Sie gelangten in eine weite Halle, in deren Mitte sich ein offener Herd befand. Obgleich es Sommer war, brannte hier ein Holzfeuer, und der Rauch stieg auf zum rußgeschwärzten Gebälk, wo er sich seinen Weg durch eine Öffnung im Dach hinaus ins Freie suchte. Sie gingen durch die düstere Halle, die nur durch das Feuer und das Rauchloch erhellt war, und kamen durch eine kleinere Tür in eine Art Vorbau, der auf Pfosten aus einzelnen Baumstämmen ruhte. Der Vorbau lag nach Süden. Drinnen war es warm. Noch erfüllten die schräg einfallenden Strahlen der untergehenden Sonne den Raum und vergoldeten draußen mit ihrem Glanz den Garten. Dieser Garten war voll von Blumen, die bis zu den Stufen heraufdrängten.

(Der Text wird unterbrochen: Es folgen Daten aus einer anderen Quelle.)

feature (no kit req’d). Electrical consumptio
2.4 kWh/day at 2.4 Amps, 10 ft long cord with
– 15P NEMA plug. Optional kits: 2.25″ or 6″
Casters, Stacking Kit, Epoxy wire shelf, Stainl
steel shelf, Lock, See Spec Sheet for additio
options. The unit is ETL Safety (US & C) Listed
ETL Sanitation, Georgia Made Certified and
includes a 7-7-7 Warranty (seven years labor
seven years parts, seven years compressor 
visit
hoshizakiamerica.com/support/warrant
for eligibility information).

Hier setzten sie sich auf Holzbänke nieder, während Gandalf seinen Bericht begann. Bilbo ließ die Beine baumeln und betrachtete inzwischen die Blumen, wobei er rätselte, was für Namen sie wohl haben mochten, denn er hatte kaum die Hälfte von ihnen jemals zuvor gesehen.

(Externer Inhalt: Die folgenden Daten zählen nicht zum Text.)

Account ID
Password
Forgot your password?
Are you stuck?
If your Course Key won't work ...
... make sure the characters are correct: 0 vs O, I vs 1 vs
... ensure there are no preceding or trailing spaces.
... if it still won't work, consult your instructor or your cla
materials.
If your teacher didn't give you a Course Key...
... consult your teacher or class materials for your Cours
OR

»Ich kam über das Gebirge mit einem oder zwei meiner Freunde«, sagte der Zauberer.
»Oder zwei? Ich kann bloß einen sehen, zudem nur einen sehr kleinen«, entgegnete Beorn.
»Schön, um die Wahrheit zu sagen, ich wollte Euch nicht mit einer ganzen Schar von uns behelligen, ehe ich nicht herausgefunden hatte, ob Ihr beschäftigt wart. Ich werde einmal rufen, wenn es erlaubt ist.«
»Los, ruft nur!«
Also pfiff Gandalf einen langen, schrillen Pfiff, und sogleich kamen Thorin und Dori um die Hausecke über den Gartenweg und stellten sich mit vielen Verbeugungen vor ihnen auf.

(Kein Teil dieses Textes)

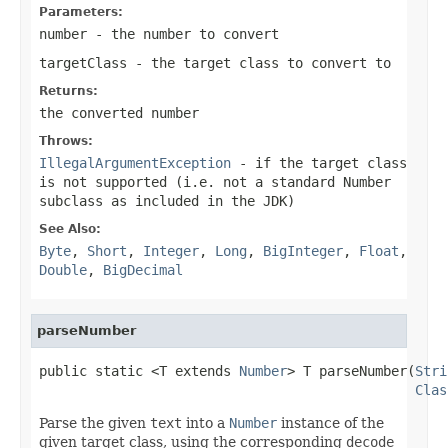
Parameters:
number
- the number to convert
targetClass
- the target class to convert to
Returns:
the converted number
Throws:
IllegalArgumentException
- if the target class
is not supported (i.e. not a standard Number
subclass as included in the JDK)
See Also:
Byte
,
Short
,
Integer
,
Long
,
BigInteger
,
Float
,
Double
,
BigDecimal
parseNumber
public static <T extends 
Number
> T parseNumber(
Stri
Clas
Parse the given
text
into a
Number
instance of the
given target class, using the corresponding
decode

»Mit einem oder drei Freunden, meintet Ihr also!« bemerkte Beorn. »Aber das sind keine Hobbits, das sind Zwerge!«
»Thorin Eichenschild, zu Euren Diensten! Dori, zu Euren Diensten!« sagten die beiden Zwerge und verbeugten sich aufs neue.
»Ich brauche eure Dienste nicht, schönen Dank«, sagte Beorn, »aber ich nehme an, ihr braucht meine.
Ich bin nicht sehr erbaut von Zwergen. Aber wenn es wahr ist, daß Ihr Thorin seid (Sohn des Thrain, Sohn des Thror, so nehme ich an) und daß Euer Freund ein vernünftiger Kerl ist und ihr Feinde der Orks seid und in meinem Land nicht auf Unfug aus seid übrigens, worauf seid ihr überhaupt aus?«
»Sie sind unterwegs, um das Land ihrer Väter zu besuchen, drüben, ostwärts des Nachtwaldes«, warf Gandalf ein, »und es ist reines Mißgeschick, daß wir überhaupt in Euer Land geraten sind. Wir überquerten den Hochpaß, der uns zu dem Weg südlich von Eurem Land geführt haben würde, wenn uns nicht diese üblen Orks angegriffen hätten – wie ich Euch gerade erzählen wollte.«
»Dann los, fahrt fort!« sagte Beorn, der wirklich nicht sehr höflich war.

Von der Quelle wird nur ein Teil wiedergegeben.